Despite the highly publicized backlash against ESG or so-called “woke” investing, investment in clean tech is skyrocketing. Clean tech is projected to get twice the investment of fossil fuels this year on a global scale. And in the U.S., this investment is growing jobs at a rapid rate, including in very conservative areas.
The battery segment is also exploding. Batteries are the fastest growing clean energy technology today, and one of the most promising ways to decarbonize both the power and transportation sectors. New smaller, lighter, safer, and more powerful solid-state batteries could transform the EV market in the next five years. Batteries made of sand, brick, or graphite that are superheated with clean energy could replace fossil fuels in many manufacturing applications. Virtual power plants – utilities taking small amounts of energy from our home batteries, EVs, and electric appliances and paying us for it – are providing a new type of storage, allowing us to be part of a virtual “battery” that can back up and stabilize the grid. This is a win-win for the utility (which doesn’t have to build another physical plant to handle peak load periods) and consumers (who receive money for giving back energy to the grid).

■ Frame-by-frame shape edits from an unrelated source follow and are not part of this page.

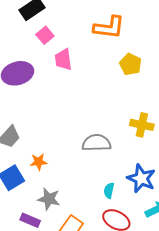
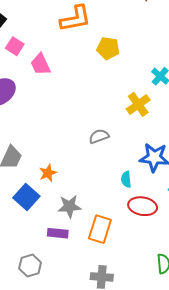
yellow cross: (142, 125) -> (138, 104), turned -30
gray semicircle: (96, 143) -> (99, 136), size x0.7

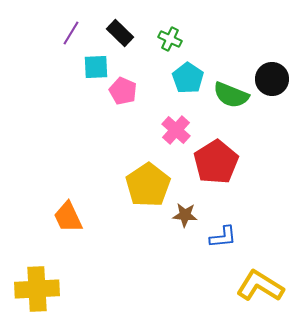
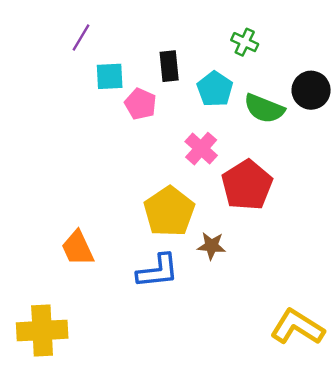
black rectangle: (120, 33) -> (169, 66), moved, turned 40
green cross: (170, 39) -> (245, 42), moved
blue L-shape: (223, 237) -> (158, 271), moved, size x1.4

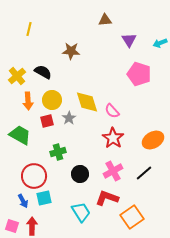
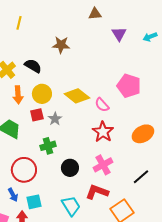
pink pentagon: (139, 74) -> (129, 86), moved
yellow diamond: (87, 102) -> (77, 96), turned -35
gray star: (69, 118) -> (55, 119), moved
black line: (144, 173) -> (141, 177), moved
cyan square: (44, 198) -> (34, 202), moved

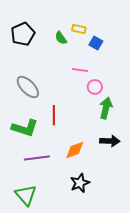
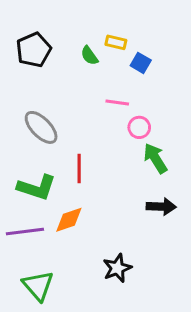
green arrow: (106, 108) -> (155, 158), turned -45
orange diamond: (75, 150) -> (69, 220), moved
purple line: (37, 158) -> (25, 231), moved

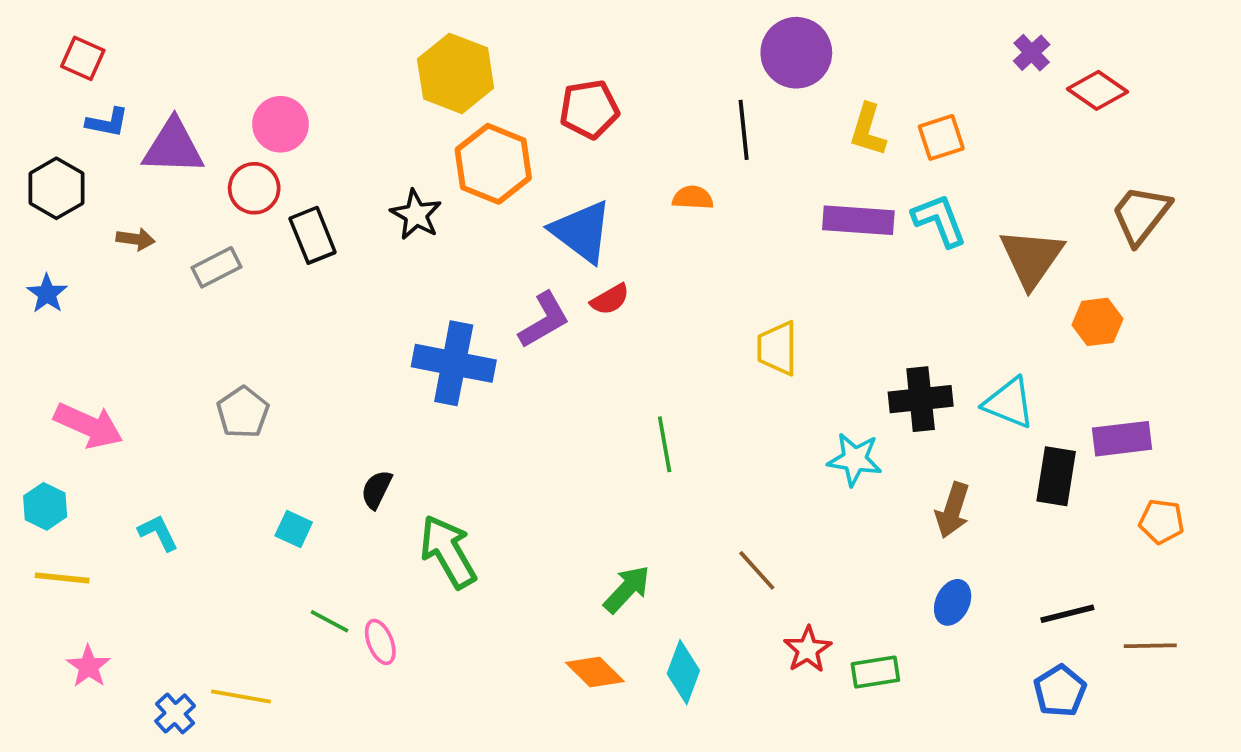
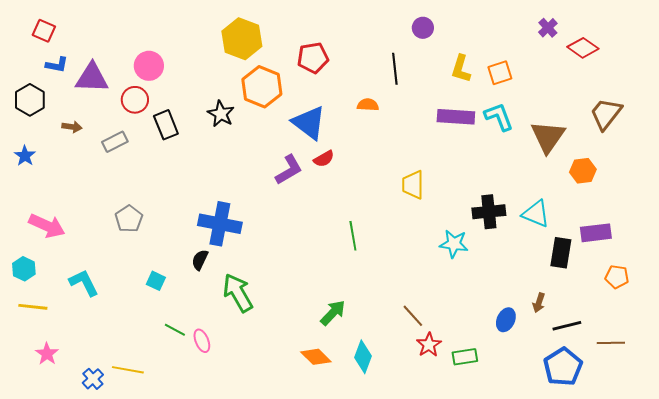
purple circle: (796, 53) -> (423, 28), size x0.6
blue cross: (454, 363) -> (220, 224), moved
brown arrow: (953, 510) -> (539, 303), moved, size x0.7
cyan L-shape: (158, 533) -> (84, 283), size x1.4
brown line: (757, 570) -> (413, 316), moved
blue pentagon: (1060, 691) -> (563, 367), size x1.4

On the international front, China – the climate pariah because of its continued and expanding coal usage – is now creating the template for fast decarbonization, installing the equivalent of five large-scale nuclear plants of renewable power every week. In fact, 90% of all of China’s new power added so far this year has been renewables. Because of this rapid growth, China is trending to hit its 2030 renewables target this year, six years early.

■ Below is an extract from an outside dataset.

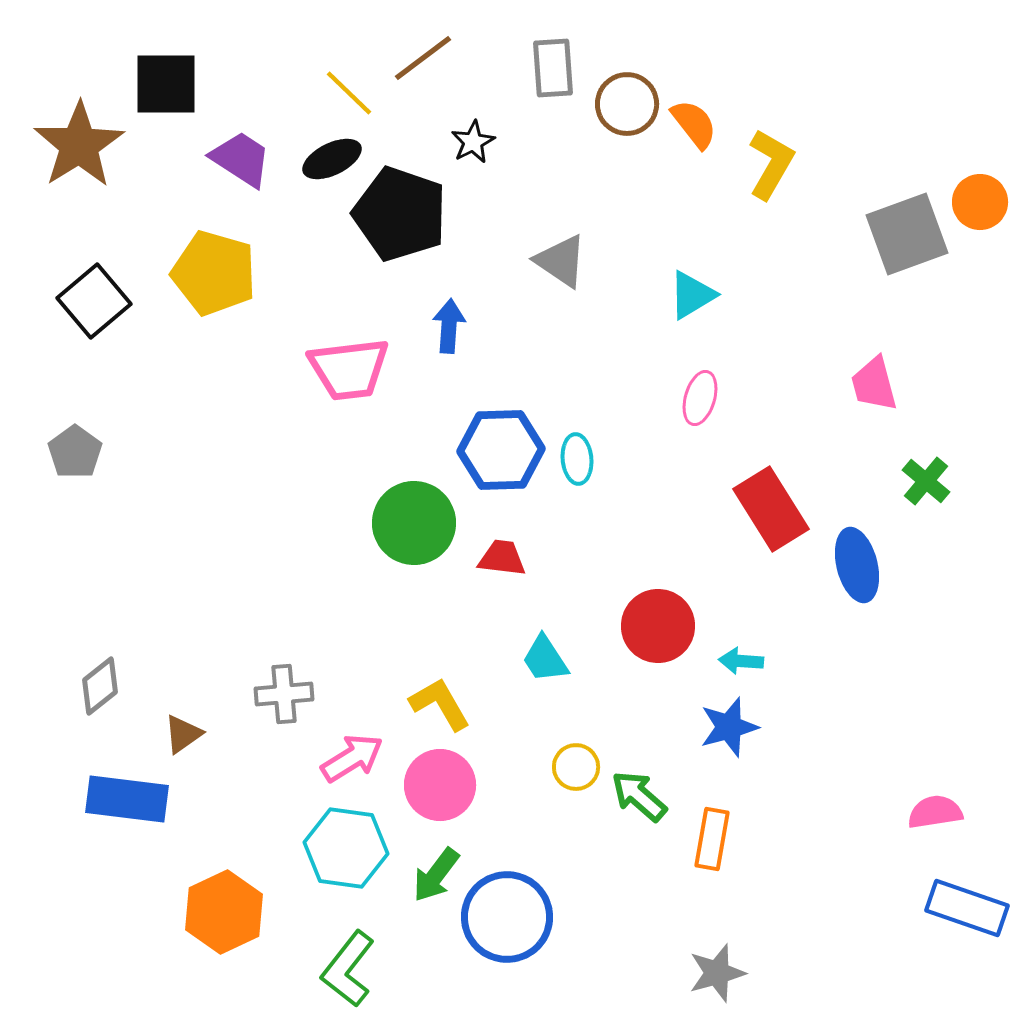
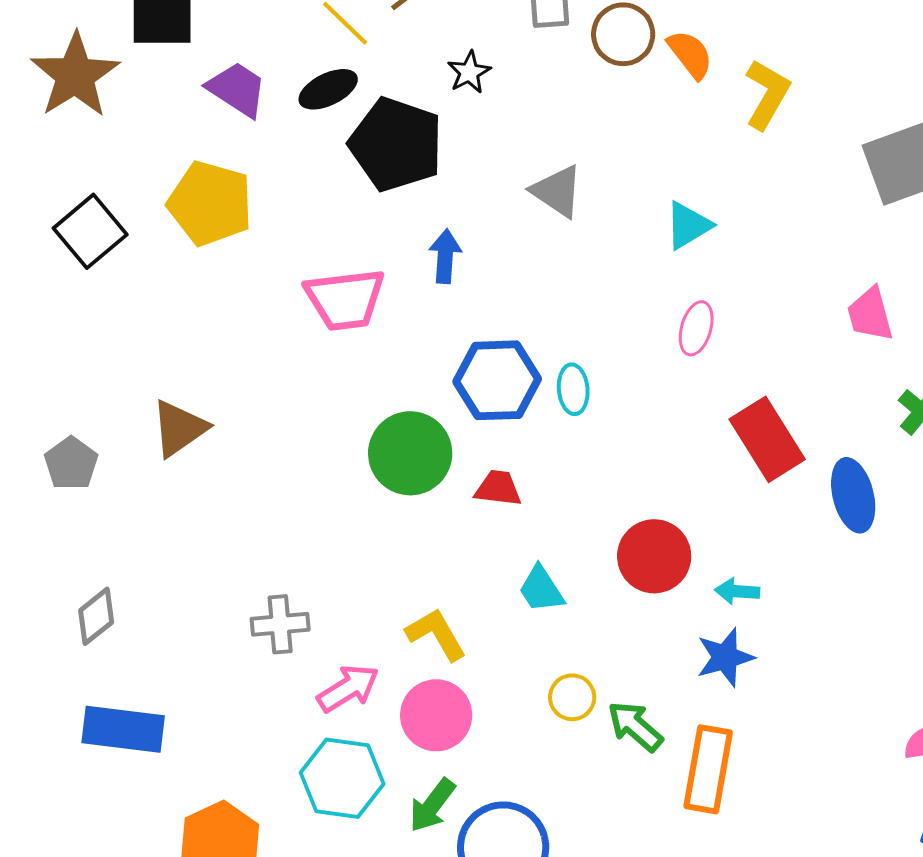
gray pentagon: (75, 452) -> (71, 463), moved
brown triangle: (183, 734) -> (179, 428), moved, size x1.5
orange rectangle: (712, 839) -> (708, 769), size x1.4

And these innovations and investments are making a difference. Experts cautiously project the world could finally be reaching “peak emissions,” when emissions stop their seemingly inexorable march upward, a critical point on our decarbonization path.

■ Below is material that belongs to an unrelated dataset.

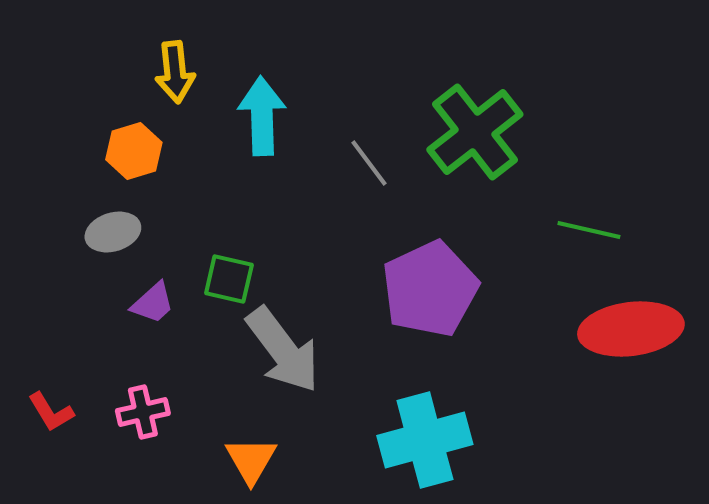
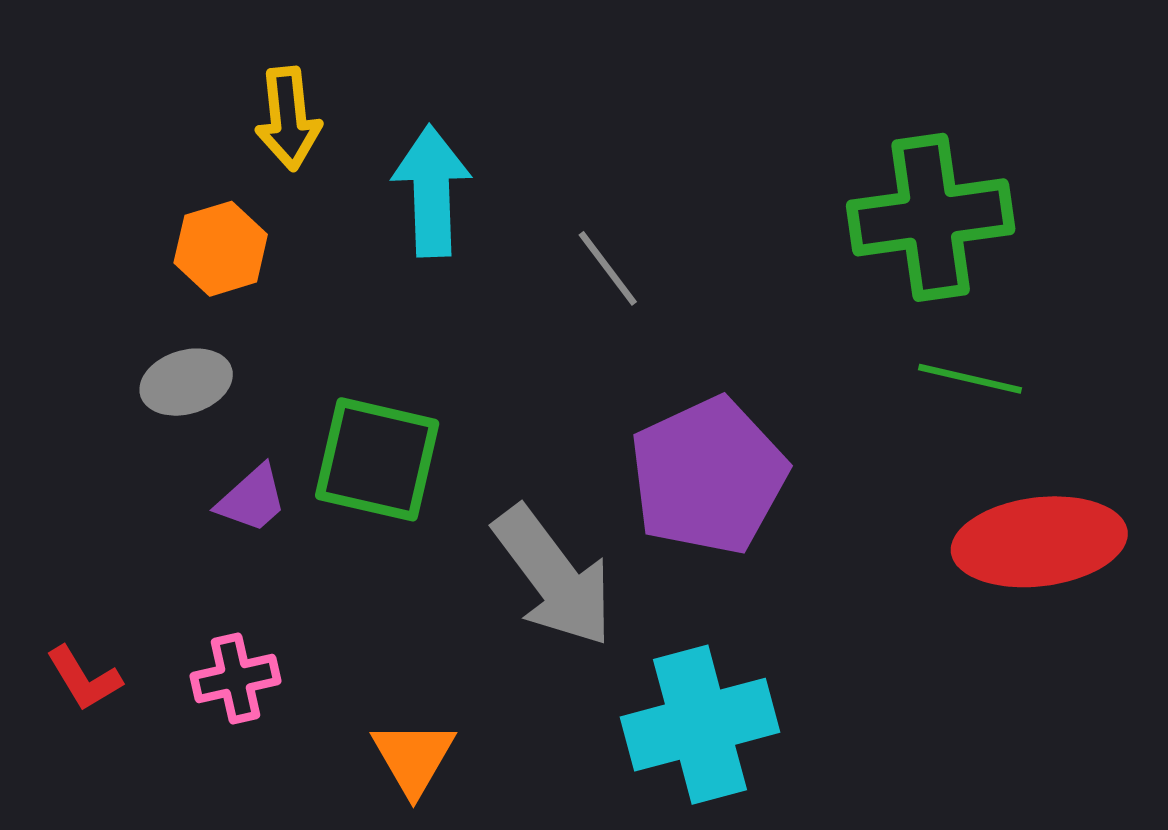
green cross: (475, 132) -> (931, 217), moved, turned 30
green square: (229, 279) -> (377, 459), size x1.5
gray arrow: (283, 350) -> (553, 576), moved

We are not trying to be pollyannaish. As we’ve said before, we are in a race between innovation (including how we plan and prepare for changes ahead) and climate change disruption. A lot of pain is baked in, but we still can influence what sort of future we will have.
So pour a glass of ice-cold tea and take a look at some of the recent challenges and good news in the climate world.
Sincerely,
The C-Change Conversations Team
Notable Quote
“Although the relationship between climate change and armed conflict is complex, a growing body of authoritative research and analysis notes that climate change has the potential to contribute to higher levels of conflict, instability, and violence. … ‘Tipping point’ climate events – such as abrupt changes in key oceanic currents, or the collapse of agriculture systems – could fuel a rapid escalation of instability and displacement in regions already experiencing climate stress.”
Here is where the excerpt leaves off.